The Medina (old city) showcases traditional Morocco. Convential dress of head scarves and djellabas (long, loose-fitting robes) are abudant and five times a day the call to prayer from various mosques fill the air. Women are seen carrying buckets on their way to and from hammams (local steam baths) while men are either making or selling local goods. While there are a few sites to see (Saadian tombs, Ben Youssef Madrasa, and Koutoubia Mosque), the main highlights of the Medina are the Souks and the Djemaa el Fna.
The Souks (markets) can easily be a two day event on their own! Set in small, winding back alleys that are not always found on maps, thousands of vendors sell everything from spices to lanterns. It is a never ending madness of colors, shouting, and speeding scooters. While it is a fun to simple get lost while window shopping, it is a blast to actually enter the stall and bargain! Bargaining is expected and if you master the game, you can score some great deals while simultanously getting to know the locals and their culture.
Djemaa el Fna, one of Africa's busiest squares, is the heartbeat of the Medina. By day, locals and tourists gather to watch dancers, musicians, acrobats, and story-tellers while enjoying fresh squeezed orange juice from one of several stands. And yes, there are snake charmers throughout the square hypnotizing cobras with various instruments. By night, Djemaa el Fna becomes a huge open air restuarant as food booths take over.
If you want to escape all the mayhem of the Medina, there are a few options. One of the most popular is to stay at a riad. Riads, traditional Moroccan homes with interior courtyards and rooftop terraces, are commonly remodeled into restaurants and B&B's. Riad Safa (http://www.riad-safa.com/), our chosen home for the weekend, was a wonderful oasis. Our first night we enjoyed an amazing tajine dinner and every morning we started our day with a traditional Moroccan breakfast. In the evenings we got relaxed with some other guests and learned a lot about Moroccan culture, politics and everyday life by the riad's caretaker, Brahim.

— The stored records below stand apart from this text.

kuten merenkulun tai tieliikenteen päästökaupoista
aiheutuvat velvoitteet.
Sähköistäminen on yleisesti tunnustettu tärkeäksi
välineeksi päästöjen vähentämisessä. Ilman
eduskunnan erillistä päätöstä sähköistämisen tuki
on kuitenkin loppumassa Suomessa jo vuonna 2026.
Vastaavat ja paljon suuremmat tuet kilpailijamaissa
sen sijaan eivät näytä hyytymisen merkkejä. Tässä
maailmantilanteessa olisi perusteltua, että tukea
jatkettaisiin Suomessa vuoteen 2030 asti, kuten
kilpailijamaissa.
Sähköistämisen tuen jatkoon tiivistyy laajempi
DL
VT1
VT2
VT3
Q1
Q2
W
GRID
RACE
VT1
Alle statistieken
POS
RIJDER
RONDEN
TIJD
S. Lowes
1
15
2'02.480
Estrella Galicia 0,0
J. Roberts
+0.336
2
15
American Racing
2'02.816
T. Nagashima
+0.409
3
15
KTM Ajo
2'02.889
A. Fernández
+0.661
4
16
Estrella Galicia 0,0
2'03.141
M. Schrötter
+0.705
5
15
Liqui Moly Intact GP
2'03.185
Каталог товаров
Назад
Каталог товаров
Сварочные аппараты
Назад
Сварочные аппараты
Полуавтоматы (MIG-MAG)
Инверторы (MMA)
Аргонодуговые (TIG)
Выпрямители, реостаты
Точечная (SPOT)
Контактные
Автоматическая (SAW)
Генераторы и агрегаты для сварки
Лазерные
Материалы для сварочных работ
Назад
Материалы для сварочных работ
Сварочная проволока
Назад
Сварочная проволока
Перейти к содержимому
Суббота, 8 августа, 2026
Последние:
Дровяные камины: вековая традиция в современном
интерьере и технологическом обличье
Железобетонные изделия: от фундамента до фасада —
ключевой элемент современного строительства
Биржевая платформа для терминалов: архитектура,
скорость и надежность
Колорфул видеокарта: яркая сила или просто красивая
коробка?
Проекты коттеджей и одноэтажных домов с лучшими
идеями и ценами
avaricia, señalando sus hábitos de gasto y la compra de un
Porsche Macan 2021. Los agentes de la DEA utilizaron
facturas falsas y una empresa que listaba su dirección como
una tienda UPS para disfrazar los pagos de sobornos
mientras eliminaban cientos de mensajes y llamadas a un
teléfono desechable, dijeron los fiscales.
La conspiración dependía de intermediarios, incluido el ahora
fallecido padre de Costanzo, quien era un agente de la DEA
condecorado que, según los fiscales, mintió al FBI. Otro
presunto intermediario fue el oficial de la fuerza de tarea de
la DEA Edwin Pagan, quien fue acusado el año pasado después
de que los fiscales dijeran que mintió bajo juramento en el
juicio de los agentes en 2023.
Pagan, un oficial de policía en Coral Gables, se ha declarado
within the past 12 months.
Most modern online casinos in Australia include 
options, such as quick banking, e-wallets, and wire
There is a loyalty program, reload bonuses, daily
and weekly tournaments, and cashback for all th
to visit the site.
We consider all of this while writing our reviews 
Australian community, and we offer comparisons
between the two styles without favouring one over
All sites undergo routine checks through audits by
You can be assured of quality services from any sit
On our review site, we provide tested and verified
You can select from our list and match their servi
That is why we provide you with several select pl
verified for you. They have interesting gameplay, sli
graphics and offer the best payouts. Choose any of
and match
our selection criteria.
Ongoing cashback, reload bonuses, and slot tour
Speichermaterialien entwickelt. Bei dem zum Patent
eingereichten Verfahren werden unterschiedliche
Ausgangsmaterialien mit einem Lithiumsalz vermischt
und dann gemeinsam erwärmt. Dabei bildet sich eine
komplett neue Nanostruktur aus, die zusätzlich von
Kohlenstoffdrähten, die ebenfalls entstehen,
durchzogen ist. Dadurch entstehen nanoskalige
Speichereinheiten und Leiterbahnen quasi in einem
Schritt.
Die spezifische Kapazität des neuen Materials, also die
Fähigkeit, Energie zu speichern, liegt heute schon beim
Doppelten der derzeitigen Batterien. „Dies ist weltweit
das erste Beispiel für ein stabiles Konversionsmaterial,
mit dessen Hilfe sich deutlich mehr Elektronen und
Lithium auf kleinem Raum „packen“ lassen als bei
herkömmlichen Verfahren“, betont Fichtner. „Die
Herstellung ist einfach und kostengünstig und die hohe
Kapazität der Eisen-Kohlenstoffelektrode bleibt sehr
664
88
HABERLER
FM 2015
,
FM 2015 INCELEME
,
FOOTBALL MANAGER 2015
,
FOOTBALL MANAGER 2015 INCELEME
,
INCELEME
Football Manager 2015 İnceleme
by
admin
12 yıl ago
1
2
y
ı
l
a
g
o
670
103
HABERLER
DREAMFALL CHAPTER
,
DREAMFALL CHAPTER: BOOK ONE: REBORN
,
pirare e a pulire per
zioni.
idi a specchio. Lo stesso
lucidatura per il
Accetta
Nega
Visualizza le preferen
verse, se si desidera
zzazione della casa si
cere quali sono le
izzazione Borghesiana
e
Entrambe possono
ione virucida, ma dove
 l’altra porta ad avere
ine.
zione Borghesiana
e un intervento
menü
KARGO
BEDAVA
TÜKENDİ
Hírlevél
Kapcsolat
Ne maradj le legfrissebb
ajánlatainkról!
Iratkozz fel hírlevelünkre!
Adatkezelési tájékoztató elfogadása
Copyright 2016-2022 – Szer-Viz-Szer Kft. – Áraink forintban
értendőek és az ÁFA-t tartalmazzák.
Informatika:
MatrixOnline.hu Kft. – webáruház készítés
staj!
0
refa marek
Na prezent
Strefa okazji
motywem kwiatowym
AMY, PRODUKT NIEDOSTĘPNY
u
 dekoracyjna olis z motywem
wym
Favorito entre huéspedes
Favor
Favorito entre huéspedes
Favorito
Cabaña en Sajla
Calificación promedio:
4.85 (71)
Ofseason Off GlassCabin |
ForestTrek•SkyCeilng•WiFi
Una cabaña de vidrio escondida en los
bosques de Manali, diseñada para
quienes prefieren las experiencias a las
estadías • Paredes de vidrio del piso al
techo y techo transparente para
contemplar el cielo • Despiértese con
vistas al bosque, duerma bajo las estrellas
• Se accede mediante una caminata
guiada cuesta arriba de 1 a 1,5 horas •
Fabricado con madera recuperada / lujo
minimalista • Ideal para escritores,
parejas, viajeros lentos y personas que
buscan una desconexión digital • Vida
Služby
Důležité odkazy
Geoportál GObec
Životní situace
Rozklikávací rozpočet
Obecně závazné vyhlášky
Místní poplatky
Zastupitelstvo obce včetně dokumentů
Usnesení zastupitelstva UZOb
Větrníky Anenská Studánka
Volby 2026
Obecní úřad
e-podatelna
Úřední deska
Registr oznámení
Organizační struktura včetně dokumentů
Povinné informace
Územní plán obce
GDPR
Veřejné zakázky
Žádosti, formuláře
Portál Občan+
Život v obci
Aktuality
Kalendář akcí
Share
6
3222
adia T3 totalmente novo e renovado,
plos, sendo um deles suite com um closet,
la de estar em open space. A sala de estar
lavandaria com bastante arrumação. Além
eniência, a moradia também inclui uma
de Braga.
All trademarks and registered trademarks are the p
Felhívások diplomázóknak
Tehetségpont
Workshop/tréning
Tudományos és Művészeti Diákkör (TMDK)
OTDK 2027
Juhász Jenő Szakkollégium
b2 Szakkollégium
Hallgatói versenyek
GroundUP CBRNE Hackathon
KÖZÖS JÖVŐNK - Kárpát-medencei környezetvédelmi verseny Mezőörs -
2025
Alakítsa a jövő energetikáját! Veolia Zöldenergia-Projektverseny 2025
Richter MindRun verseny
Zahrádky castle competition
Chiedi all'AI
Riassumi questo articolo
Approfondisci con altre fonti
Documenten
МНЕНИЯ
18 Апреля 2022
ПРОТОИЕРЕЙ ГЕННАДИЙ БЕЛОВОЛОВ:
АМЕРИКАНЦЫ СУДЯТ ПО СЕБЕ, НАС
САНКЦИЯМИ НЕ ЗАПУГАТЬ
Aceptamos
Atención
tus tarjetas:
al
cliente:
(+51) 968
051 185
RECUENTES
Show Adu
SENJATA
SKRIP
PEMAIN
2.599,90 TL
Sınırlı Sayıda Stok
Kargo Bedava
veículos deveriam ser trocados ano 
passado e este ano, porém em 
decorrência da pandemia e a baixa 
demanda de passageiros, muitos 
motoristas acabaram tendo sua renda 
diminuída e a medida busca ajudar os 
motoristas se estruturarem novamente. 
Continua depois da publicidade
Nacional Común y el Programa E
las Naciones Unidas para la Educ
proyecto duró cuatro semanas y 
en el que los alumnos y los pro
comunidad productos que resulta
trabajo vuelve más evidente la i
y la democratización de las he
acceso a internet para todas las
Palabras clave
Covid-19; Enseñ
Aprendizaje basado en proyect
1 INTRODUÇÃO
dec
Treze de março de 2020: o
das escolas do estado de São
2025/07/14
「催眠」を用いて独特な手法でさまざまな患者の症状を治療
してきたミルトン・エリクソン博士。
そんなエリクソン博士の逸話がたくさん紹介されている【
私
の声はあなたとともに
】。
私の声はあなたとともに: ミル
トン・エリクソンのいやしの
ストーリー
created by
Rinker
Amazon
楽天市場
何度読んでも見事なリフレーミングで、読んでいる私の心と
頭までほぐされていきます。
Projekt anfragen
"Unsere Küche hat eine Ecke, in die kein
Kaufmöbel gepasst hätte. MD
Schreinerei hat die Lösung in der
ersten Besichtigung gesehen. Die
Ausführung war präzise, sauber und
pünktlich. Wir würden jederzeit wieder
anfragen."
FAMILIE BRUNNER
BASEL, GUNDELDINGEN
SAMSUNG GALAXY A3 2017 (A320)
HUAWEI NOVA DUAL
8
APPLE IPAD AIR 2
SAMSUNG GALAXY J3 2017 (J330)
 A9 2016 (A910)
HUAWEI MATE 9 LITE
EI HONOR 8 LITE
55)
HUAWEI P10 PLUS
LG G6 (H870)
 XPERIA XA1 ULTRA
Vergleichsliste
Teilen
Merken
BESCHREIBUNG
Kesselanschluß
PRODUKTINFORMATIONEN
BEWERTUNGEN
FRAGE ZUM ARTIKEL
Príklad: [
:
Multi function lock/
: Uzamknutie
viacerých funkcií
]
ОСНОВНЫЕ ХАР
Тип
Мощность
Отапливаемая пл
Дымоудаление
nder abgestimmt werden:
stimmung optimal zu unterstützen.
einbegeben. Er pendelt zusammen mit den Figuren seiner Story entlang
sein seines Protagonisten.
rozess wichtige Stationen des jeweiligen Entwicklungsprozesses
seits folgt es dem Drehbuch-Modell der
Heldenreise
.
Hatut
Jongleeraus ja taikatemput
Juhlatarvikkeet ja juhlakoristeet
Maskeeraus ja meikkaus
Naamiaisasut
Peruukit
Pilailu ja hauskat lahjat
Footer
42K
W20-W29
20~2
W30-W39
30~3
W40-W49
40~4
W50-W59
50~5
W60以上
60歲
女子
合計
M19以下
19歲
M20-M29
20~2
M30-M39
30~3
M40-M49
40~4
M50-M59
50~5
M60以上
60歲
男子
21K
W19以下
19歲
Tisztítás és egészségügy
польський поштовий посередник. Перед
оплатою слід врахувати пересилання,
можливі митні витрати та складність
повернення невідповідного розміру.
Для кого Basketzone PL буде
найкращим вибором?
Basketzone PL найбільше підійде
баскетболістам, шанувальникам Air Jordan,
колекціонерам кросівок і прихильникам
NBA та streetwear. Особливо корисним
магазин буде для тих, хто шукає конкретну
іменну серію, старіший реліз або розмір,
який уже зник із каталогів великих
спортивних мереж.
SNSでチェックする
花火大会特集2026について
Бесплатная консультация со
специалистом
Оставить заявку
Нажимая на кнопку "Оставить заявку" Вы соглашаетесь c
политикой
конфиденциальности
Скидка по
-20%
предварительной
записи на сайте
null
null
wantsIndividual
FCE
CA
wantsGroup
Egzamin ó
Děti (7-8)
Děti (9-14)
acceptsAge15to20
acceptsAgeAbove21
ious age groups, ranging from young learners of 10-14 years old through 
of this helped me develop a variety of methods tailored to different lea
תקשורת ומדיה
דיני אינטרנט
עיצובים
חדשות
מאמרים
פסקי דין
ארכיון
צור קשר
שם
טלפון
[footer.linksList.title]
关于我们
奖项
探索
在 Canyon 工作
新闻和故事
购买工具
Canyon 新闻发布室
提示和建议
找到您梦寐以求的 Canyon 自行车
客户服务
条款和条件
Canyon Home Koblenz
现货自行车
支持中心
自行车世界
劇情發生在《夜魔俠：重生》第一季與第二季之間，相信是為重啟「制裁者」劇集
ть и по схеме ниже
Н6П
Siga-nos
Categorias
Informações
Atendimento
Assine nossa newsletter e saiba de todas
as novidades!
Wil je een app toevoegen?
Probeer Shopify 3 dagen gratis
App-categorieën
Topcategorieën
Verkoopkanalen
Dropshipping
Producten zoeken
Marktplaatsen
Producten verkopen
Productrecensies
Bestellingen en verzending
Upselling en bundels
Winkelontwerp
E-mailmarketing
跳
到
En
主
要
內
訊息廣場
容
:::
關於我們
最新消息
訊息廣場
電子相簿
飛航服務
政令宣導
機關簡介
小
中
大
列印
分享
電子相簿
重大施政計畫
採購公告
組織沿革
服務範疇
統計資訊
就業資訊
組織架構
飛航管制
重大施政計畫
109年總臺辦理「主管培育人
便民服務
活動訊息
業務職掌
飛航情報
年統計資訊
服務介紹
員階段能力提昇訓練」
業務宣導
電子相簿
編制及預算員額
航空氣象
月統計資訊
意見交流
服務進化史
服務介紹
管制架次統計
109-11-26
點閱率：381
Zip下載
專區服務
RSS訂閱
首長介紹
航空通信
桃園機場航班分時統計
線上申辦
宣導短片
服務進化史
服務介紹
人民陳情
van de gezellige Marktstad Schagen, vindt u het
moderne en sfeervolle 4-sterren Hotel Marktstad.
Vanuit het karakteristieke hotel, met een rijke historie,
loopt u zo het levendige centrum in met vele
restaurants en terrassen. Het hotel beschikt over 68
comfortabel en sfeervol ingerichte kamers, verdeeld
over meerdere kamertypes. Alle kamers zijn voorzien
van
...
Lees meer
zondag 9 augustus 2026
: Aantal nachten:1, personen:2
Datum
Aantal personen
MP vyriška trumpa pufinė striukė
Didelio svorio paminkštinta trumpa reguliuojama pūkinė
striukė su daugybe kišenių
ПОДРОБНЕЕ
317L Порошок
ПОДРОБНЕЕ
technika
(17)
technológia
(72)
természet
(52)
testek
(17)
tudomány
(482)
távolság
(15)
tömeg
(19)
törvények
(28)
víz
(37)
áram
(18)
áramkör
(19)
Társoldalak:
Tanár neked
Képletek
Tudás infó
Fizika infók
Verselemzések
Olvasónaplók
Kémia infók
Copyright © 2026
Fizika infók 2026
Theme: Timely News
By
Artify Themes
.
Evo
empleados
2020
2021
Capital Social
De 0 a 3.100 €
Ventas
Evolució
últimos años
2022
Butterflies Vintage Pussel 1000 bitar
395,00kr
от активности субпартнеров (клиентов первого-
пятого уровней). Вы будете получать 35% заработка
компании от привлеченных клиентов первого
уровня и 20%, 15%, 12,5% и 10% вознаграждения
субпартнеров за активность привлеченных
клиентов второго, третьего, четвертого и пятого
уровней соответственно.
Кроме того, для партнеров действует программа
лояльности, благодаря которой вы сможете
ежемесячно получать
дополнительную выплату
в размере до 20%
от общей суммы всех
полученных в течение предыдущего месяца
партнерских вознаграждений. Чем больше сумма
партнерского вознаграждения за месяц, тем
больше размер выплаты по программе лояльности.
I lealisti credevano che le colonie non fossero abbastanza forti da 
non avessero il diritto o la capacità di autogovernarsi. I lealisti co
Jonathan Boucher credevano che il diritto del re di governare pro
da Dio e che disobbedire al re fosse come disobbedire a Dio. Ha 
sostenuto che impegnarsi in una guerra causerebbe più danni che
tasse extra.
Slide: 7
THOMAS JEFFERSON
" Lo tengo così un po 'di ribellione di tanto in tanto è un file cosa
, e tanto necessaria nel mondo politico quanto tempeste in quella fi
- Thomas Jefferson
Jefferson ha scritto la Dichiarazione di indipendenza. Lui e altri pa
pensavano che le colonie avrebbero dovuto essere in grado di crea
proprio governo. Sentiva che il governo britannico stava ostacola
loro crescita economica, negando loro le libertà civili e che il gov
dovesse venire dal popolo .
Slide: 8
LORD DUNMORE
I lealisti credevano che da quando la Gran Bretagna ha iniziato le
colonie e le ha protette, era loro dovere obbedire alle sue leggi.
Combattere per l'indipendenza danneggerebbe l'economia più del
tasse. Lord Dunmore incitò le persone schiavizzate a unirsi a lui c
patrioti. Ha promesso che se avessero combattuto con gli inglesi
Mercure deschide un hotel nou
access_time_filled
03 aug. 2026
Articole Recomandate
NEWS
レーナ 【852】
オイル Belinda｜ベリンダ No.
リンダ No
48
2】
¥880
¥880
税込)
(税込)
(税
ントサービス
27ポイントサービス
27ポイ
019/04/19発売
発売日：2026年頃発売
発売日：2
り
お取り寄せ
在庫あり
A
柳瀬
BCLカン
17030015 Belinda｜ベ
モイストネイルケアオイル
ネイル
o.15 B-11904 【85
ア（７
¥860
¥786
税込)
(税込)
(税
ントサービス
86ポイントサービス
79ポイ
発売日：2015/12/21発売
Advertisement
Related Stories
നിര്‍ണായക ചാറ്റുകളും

If a riad does not do the tick of calming your nevers after a day of bargaining and nearly getting killed by a scooter, then head to Gueliz. Gueliz, a neighborhood outside of the old city, is modern and liberal. Fashion reflects western influences as store sell popular name brands. New and renovated flats/houses line the strees. Restaurants even sell alcohol and a few nightclubs provide an active nightlife.
While not necessarily relaxing, this trip was undoubtedly eye-opening and demonstrates one of the reason why I love to travel...to see and experience different cultures, religions, and ways of life.